:: Directions for this task ::
You are asked to filter the data below and copy every line holding "tradisi".

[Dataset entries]
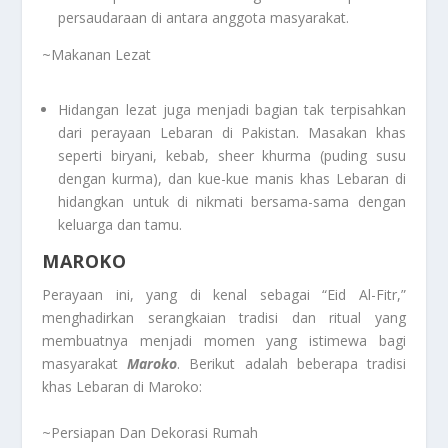
persaudaraan di antara anggota masyarakat.
~Makanan Lezat
Hidangan lezat juga menjadi bagian tak terpisahkan
dari perayaan Lebaran di Pakistan. Masakan khas
seperti biryani, kebab, sheer khurma (puding susu
dengan kurma), dan kue-kue manis khas Lebaran di
hidangkan untuk di nikmati bersama-sama dengan
keluarga dan tamu.
MAROKO
Perayaan ini, yang di kenal sebagai “Eid Al-Fitr,”
menghadirkan serangkaian tradisi dan ritual yang
membuatnya menjadi momen yang istimewa bagi
masyarakat
Maroko
. Berikut adalah beberapa tradisi
khas Lebaran di Maroko:
~Persiapan Dan Dekorasi Rumah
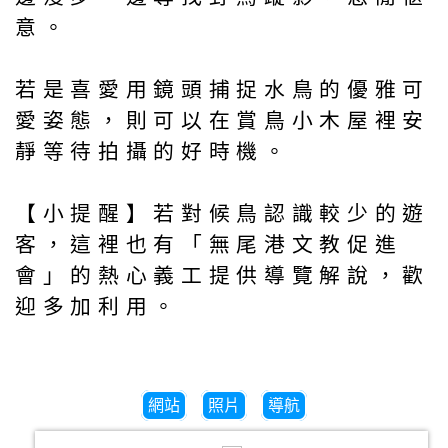
意。
若是喜愛用鏡頭捕捉水鳥的優雅可
愛姿態，則可以在賞鳥小木屋裡安
靜等待拍攝的好時機。
【小提醒】若對候鳥認識較少的遊
客，這裡也有「無尾港文教促進
會」的熱心義工提供導覽解說，歡
迎多加利用。
網站
照片
導航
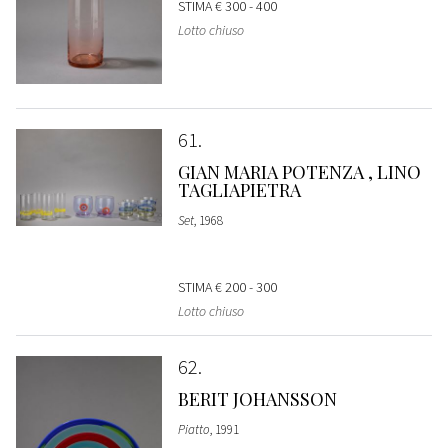
STIMA
€ 300 - 400
Lotto chiuso
61
GIAN MARIA POTENZA , LINO
TAGLIAPIETRA
Set
, 1968
STIMA
€ 200 - 300
Lotto chiuso
62
BERIT JOHANSSON
Piatto
, 1991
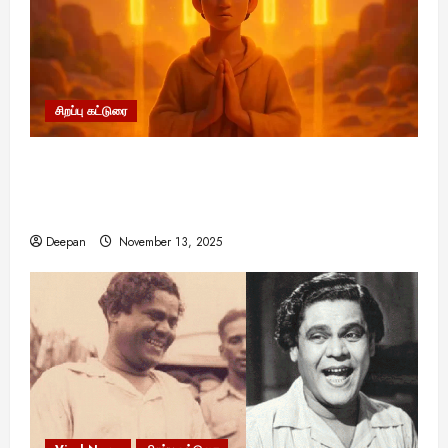
சிறப்பு கட்டுரை
11:11 என்பதன் அர்த்தம் என்ன? பிரபஞ்சம்
உங்களுக்கு அனுப்பும் ரகசிய குறியீடு இதுவாக
இருக்கலாம்!
Deepan
November 13, 2025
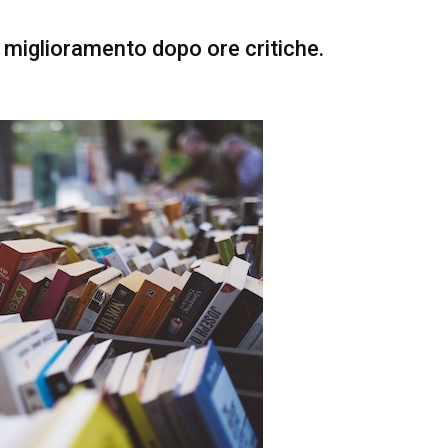
 miglioramento dopo ore critiche.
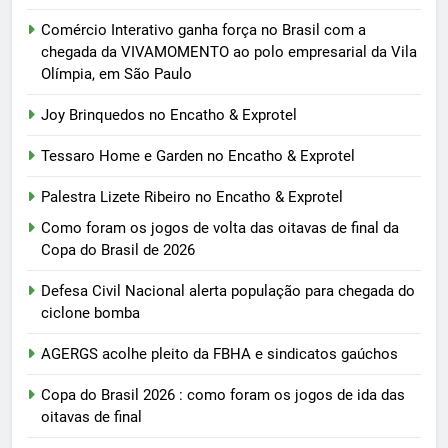
Comércio Interativo ganha força no Brasil com a
chegada da VIVAMOMENTO ao polo empresarial da Vila
Olímpia, em São Paulo
Joy Brinquedos no Encatho & Exprotel
Tessaro Home e Garden no Encatho & Exprotel
Palestra Lizete Ribeiro no Encatho & Exprotel
Como foram os jogos de volta das oitavas de final da
Copa do Brasil de 2026
Defesa Civil Nacional alerta população para chegada do
ciclone bomba
AGERGS acolhe pleito da FBHA e sindicatos gaúchos
Copa do Brasil 2026 : como foram os jogos de ida das
oitavas de final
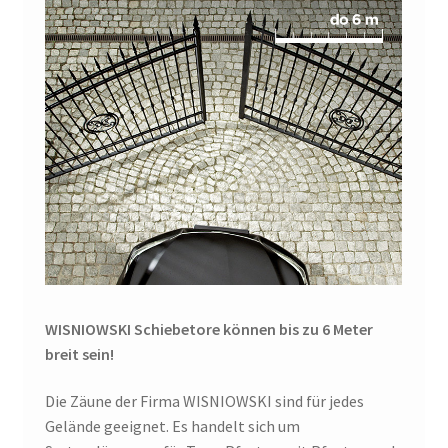
WISNIOWSKI Schiebetore können bis zu 6 Meter
breit sein!
Die Zäune der Firma WISNIOWSKI sind für jedes
Gelände geeignet. Es handelt sich um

:: Answer section ::
menghadirkan serangkaian tradisi dan ritual yang
. Berikut adalah beberapa tradisi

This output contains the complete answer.